Ein Lagebericht zeigt: In den Sicherheitsbehörden gibt es mehr als 300 Rechtsextremisten. Erstmals werden auch „private“ Netzwerke benannt.

Innerhalb von drei Jahren sind 327 Mit­ar­bei­te­r:in­nen in den Sicherheitsbehörden aufgefallen Foto: Eibner/imago

Berlin taz | Sie zeigen den Hitler-Gruß, teilen antisemitische Posts in Chatgruppen und haben Kontakt zu rechtsextremistischen Organisationen: Die Anzahl der Rechts­ex­tre­mis­t:in­nen und Reichs­bür­ge­r:in­nen in den Sicherheitsbehörden ist größer als bislang bekannt.

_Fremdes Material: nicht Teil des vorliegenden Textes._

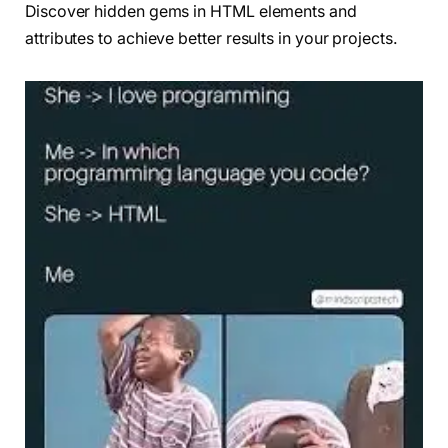
Discover hidden gems in HTML elements and
attributes to achieve better results in your projects.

Das geht aus dem entsprechenden Lagebericht vor, den Bundesinnenministerin Nancy Faeser (SPD) und Verfassungsschutzchef Thomas Haldenwang am Freitag vorgestellt haben.

Demnach sind innerhalb von drei Jahren 327 Mit­ar­bei­te­r:in­nen in den Sicherheitsbehörden aufgefallen, die nachweislich Bezüge zum Rechtsextremismus oder zur Szene der sogenannten Reichsbürger und Selbstverwalter haben. 138 Fälle davon stammen aus den Bundesbehörden, 189 Fälle aus denen der Länder. Betrachtet wurde der Zeitraum vom 1. Juli 2018 bis zum 30. Juni 2021.

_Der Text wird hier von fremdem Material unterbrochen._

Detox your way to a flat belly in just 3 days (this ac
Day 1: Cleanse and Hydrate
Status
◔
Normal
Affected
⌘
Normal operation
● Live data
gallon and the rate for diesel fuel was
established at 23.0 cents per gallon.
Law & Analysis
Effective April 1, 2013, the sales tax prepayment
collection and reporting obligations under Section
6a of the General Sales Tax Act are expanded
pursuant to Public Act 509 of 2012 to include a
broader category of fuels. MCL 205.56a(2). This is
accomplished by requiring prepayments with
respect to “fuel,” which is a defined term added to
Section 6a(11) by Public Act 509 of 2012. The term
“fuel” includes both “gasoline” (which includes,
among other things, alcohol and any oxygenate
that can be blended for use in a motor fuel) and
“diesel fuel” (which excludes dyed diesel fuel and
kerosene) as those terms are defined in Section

„Wird die Integrität der Sicherheitsbehörden von innen heraus beschädigt, ist das besonders gefährlich für Rechtsstaat und Demokratie“, sagte Faeser. Von Rechts­ex­tre­mis­t:in­nen in den Sicherheitsbehörden gehe ein hohes Gefahrenpotential aus. Sie versprach: „Wir werden Verfassungsfeinde schneller als bisher aus dem öffentlichen Dienst entfernen.“ Bis Jahresende wolle sie dafür einen Entwurf zur Änderung des Bundesdisziplinargesetzes vorlegen.

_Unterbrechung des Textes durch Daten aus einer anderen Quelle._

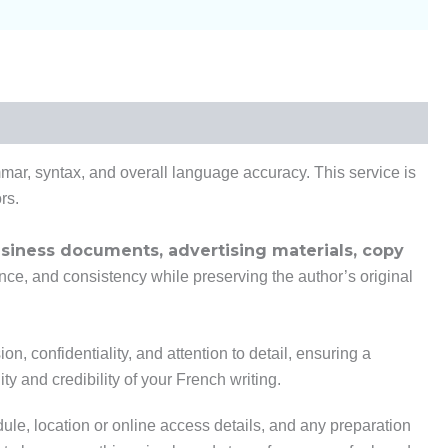
mmar, syntax, and overall language accuracy. This service is
rs.
business documents, advertising materials, copy
rence, and consistency while preserving the author’s original
n, confidentiality, and attention to detail, ensuring a
y and credibility of your French writing.
dule, location or online access details, and any preparation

Erstmals ist in dem Bericht, der jetzt zum zweiten Mal erschienen ist, auch von Netzwerken die Rede. „Das sind keine Einzelfälle“, sagte Faeser, betonte aber auch, dass es sich meistens um private Netzwerke und keine innerhalb der Sicherheitsbehörden handele. Von den 327 Mit­ar­bei­te­r:in­nen haben laut Bericht mehr als zwei Drittel Verbindungen zu rechtsextremen Netzwerken gehabt, durchschnittlich geht um mehr als acht Verbindungen.

Auch Kontakte zur NPD und Identitären Bewegung bestehen

Zu diesen Kontakten zählen persönliche Bekanntschaften, aber auch die Teilnahme an Demonstrationen und Musikveranstaltungen, Mitgliedschaften in Chatgruppen und Organisationen wie der Identitären Bewegung, der NPD und der „Jungen Alternative“, die Jugendorganisation der AfD. Um die AfD als Gesamtpartei geht es nicht, weil diese im Untersuchungszeitraum noch nicht als rechtsextremer Verdachtsfall eingestuft war.

Festgestellt wurden auch Kontakte zu neurechten Vordenkern und Ideologen wie Götz Kubitschek vom Institut für Staatspolitik, dem Herausgeber des rechtsextremen Compact Magazins Jürgen Elsässer oder dem Kopf der “Identitären Bewegung„ im deutschsprachigen Raum, Martin Sellner. „Erschreckend“ sei das, sagte Haldenwang.

Eine ganze Seite ist im Bericht dem Hannibal-Netzwerk gewidmet, zu dem die taz seit November 2018 recherchiert. Lange haben die Sicherheitsbehörden die Existenz eines Netzwerkes geleugnet, in dem sich unter anderem Spezialkräfte aus Bundeswehr und Polizei in Vorbereitung auf einen „Tag X“ zusammengeschlossen haben. Kopf dieser Preppergruppen war der damalige KSK-Soldat André S. alias Hannibal, Mitglied war auch der rechtsextreme Bundeswehroffizier Franco A., der wegen Terrorvorwürfen in Frankfurt vor Gericht steht.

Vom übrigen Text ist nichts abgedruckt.